Und das Misstrauen zur Welt, dass aufgelöst werden muss – damit
Hans mein Igel seine Igelhaut ablegt. Und speziell auch der Schluß –
in dem sich der hübsche Jüngling seinem Vater zu erkennen gibt,
der meint -„er hätte keinen Sohn, er hätte nur einen gehabt, der wäre
aber wie ein Igel mit Stacheln geboren worden und wäre in die
Welt gegangen“ – woraus so viel Enttäuschung über das Wesen spricht.
Eine Enttäuschung, dich ich auch immer empfunden habe.

Naja – aber es war eben nicht Hans mein Igel. 😉
Hier versteckt sich die Prinzessin unter einem dicken Pelz aus
Allerleirauh (der für mich für Schutz steht) -in Hans mein Igel- ist
es die Igelhaut – die Menschen eben auch auf Distanz halten soll,
und kommt man ihm zu nah – könnte man sich verletzen. Die aber
eben eine Funktion hat, weil das darunter so verletzlich ist.

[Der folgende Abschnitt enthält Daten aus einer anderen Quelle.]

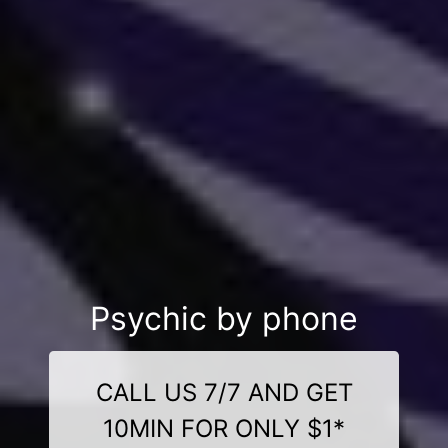
Psychic by phone
CALL US 7/7 AND GET
10MIN FOR ONLY $1*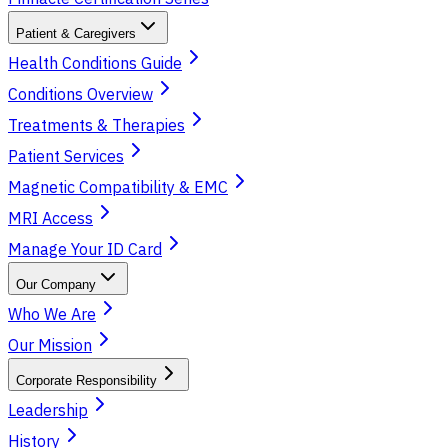
Patient & Caregivers
Health Conditions Guide
Conditions Overview
Treatments & Therapies
Patient Services
Magnetic Compatibility & EMC
MRI Access
Manage Your ID Card
Our Company
Who We Are
Our Mission
Corporate Responsibility
Leadership
History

Und in beiden geht es irgendwo darum diese Haut abzulegen,
die man irgendwann mal – sei es aus Angst oder Ablehnung
oder schon zur Geburt zum Schutz benötigt hat.

ich hab mir natürlich auch die psychologische Analyse des
Märchens rausgesucht… und war mit meiner Wahl sehr zufrieden.

Hier nur in meinen Stichpunkten das wesentliche….Wenn euch das
Märchen interessiert, das hab ich bereits oben verlinkt.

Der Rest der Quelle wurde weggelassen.